The Marine Corps will commemorate the 75th anniversary of the Battle of Iwo Jima during a 36-day-long observance, Feb. 19 – March 2, 2020.
In ALMAR 02-20, Commandant of the Marine Corps Gen. David H. Berger said commanders across the force should conduct a commemoration within the 36-day observance period.
“We should all pause to remember and honor the legacy they forged, as our Nation pays tribute to our ‘greatest generation,’” said Berger.
The ALMAR states how the force will pause to remember the sacrifices of WWII veterans and their families through activities such as formations, battle studies, wreath layings or simply moments of quiet reflection.
This year’s theme, “We are Iwo,” honors the efforts and sacrifices of all service members, reflects on the power of teamwork, and celebrates the adaptation, resilience and readiness still embodied in today’s Marines.
“With a strategically important landing strip, the island of Iwo Jima represented a critical part of the Pacific island-hopping campaign,” said Sgt.

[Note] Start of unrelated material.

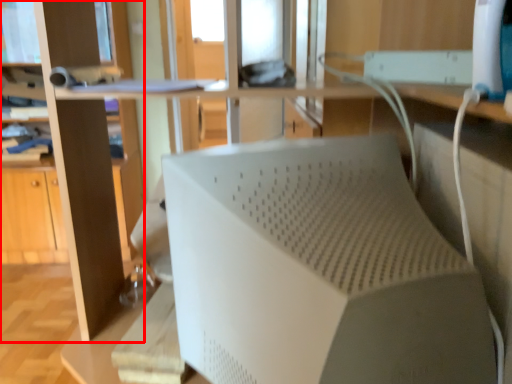 Question: From the image's perspective, what is the correct spatial positioning of bookshelf (annotated by the red box) in reference to wide?

Choices:
 (A) below
 (B) above

Answer: (B)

Maj. of the Marine Corps Troy E. Black.
The battle, beginning with three Marine divisions invading the eight-square mile island on Feb. 19, 1945, marked one of the most iconic and identifying battles for the Marine Corps. The United States Navy and the Army Air Corps had conducted ship-borne and aerial bombardment of the island prior to the landing, and reconnaissance of the island indicated there was no enemy present.
Facing little resistance upon the initial landing at Iwo Jima, Marines began to advance, but the Japanese quickly emerged from underground tunnels and began a heavy barrage of fire. Steep trenches of unstable sand and ash on the beaches further deterred advancement and caused deadly pile-ups of men, vehicles and supplies.
“On the fourth day, the Battle of Iwo Jima became an iconic part of American history as Marines raised the flag atop Mount Suribachi,” said Black.
Despite this historic flag-raising, the battle continued to rage throughout March with heavy fighting and significant causalities on both sides.
The United States deemed the island of Iwo Jima “secure” on March 26, 1945, marking the end of the battle. Twenty-seven Medals of Honor were awarded to Marines and Sailors, many posthumously, for their valiant efforts during the Battle of Iwo Jima.
“I believe that the Secretary of the Navy Forrestal was right when he stated, ‘The raising of that flag on Suribachi means a Marine Corps for the next 500 years,’” said Berger. “We owe a debt of gratitude to all who serve and sacrifice. Thank you to all our World War II veterans. Semper Fidelis, Marines.”